Distributed Algorithms:
- No centralized server; nodes average their local time.
- Advantages: Overcomes scalability issues and single points of failure.
- Examples: Global Averaging Algorithm, Localized Averaging Algorithm, NTP (Network Time Protocol).

Importance: Ensures coordinated access to shared resources and inter-process communication.

Shared Memory Synchronization
- Ensures nodes access shared data without inconsistencies.
- Methods:
  - Semaphore: A shared integer variable with operations for acquiring and releasing locks.
  - Monitor: High-level data type abstraction for managing shared data.
  - Serializer: Combines data abstraction with control structures, enabling concurrency with atomic operation maintenance.
  - Mutual Exclusion (Mutexes): Allows exclusive resource access via locks.
  - Path Expression: Ensures execution order follows specified constraints.
  - Locks: Mechanisms for exclusive access to resources.
    - Types: Binary Lock, Read-Write Lock, Spinlock.
Message Passing Synchronization
- Implements protocols ensuring correct message delivery order.
- Methods:
  - Communicating Sequential Processes (CSP): Involves I/O interactions between sender and receiver processes.
  - Remote Procedure Call (RPC): Facilitates data exchange between caller and called procedures, blocking until completion.
  - Ada Rendezvous: Supports symmetric communication.

Definition: A procedure for reaching agreement in decentralized multi-agent platforms.
Importance: Critical for reliability and fault tolerance in message-passing systems.

Ensures reliability and fault tolerance even amidst faulty individuals.
Example Applications: Database transactions, state machine replication, clock synchronization.

Termination: Every non-faulty process must eventually decide.
Agreement: Non-faulty processes must have identical final decisions.
Validity: Non-faulty processes start and finish with the same value proposed initially.
Integrity: Each correct individual decides at most once on proposed values.

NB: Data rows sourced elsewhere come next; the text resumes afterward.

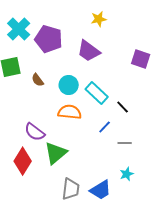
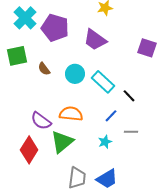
orange semicircle: (70, 112) -> (71, 114), moved
cyan star: (127, 174) -> (105, 142), moved

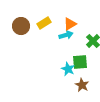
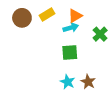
green square: (80, 62) -> (70, 53), moved
cyan star: (68, 69) -> (68, 82), moved

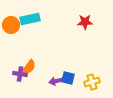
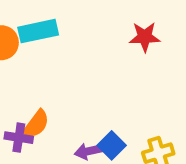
blue square: (68, 78) -> (112, 145), turned 32

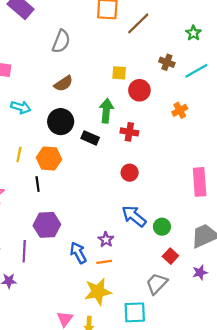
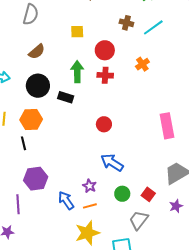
yellow square: (119, 73) -> (77, 32), moved
red cross: (129, 132) -> (105, 75), moved
green circle: (162, 227) -> (122, 194), moved

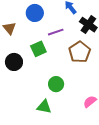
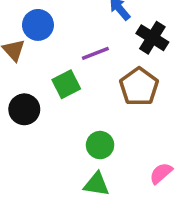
blue circle: (35, 13) -> (38, 25), moved
green triangle: (44, 107) -> (96, 184), moved

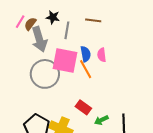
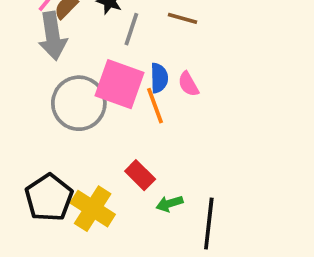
gray arrow: (39, 39) -> (53, 36), moved
pink semicircle: (102, 55) -> (188, 84), turned -32

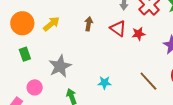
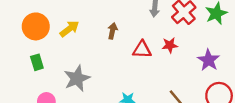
red triangle: (118, 28) -> (142, 50), moved, turned -36

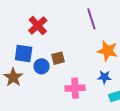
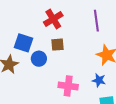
red cross: (38, 25) -> (53, 19), moved
brown square: (58, 58) -> (58, 45), moved

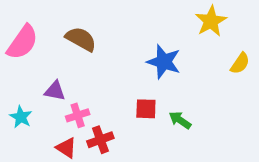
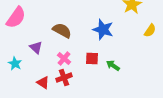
brown semicircle: (81, 39) -> (62, 31), moved
purple triangle: (55, 91) -> (36, 48), turned 32
pink cross: (78, 115) -> (64, 59), moved, turned -32

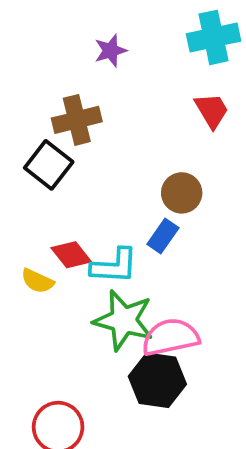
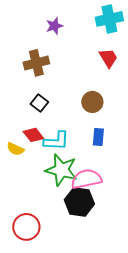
black square: (49, 165) -> (39, 103), moved, size x0.7
blue rectangle: (163, 236) -> (98, 137), moved, turned -30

Safety Property: No convergence to incorrect values among correct individuals.
Liveness Property: Guarantees acceptance of every correct value eventually.
Termination Property: Ensures all correct processes eventually decide.
Agreement Property: Guarantees all nodes converge to a single consensus value.
Fault Tolerance: Protocols handle failures, ensuring continued correctness.
Byzantine Fault Tolerance: Ability to tolerate malicious nodes.
Scalability: Ability to handle large networks without loss of properties.

Definition: Communication technology enabling requests for services from another program over a network.
Client-Server Model: The client requests services while the server provides them.
Execution: Synchronous by default, blocking the client until a result is returned.
IDL (Interface Definition Language): Used to define communication between programs on different platforms.

Callback RPC: Involves a peer-to-peer paradigm.
Broadcast RPC: The client’s request is broadcasted and handled by multiple servers.
Batch-mode RPC: Allows multiple requests to be sent in one batch.

Advantages:
- High-level language support for communication.
- Simplifies the client/server programming model.
- Supports thread-oriented models.
Disadvantages:
- Parameter passing is limited to values.
- Prone to failures due to network reliance.
- No standard implementation, leading to flexibility issues.

Types:
- Perhaps Call: Waits for a timeout before proceeding.
- Last-one Call: Uses the last result after timeout.
- Exactly-once Call: Ensures identical procedures even with retransmissions.

RPC supports procedural programming; RMI supports object-oriented programming.
RMI is Java-specific, whereas RPC is not.
RMI allows for object passing, while RPC deals with basic data types.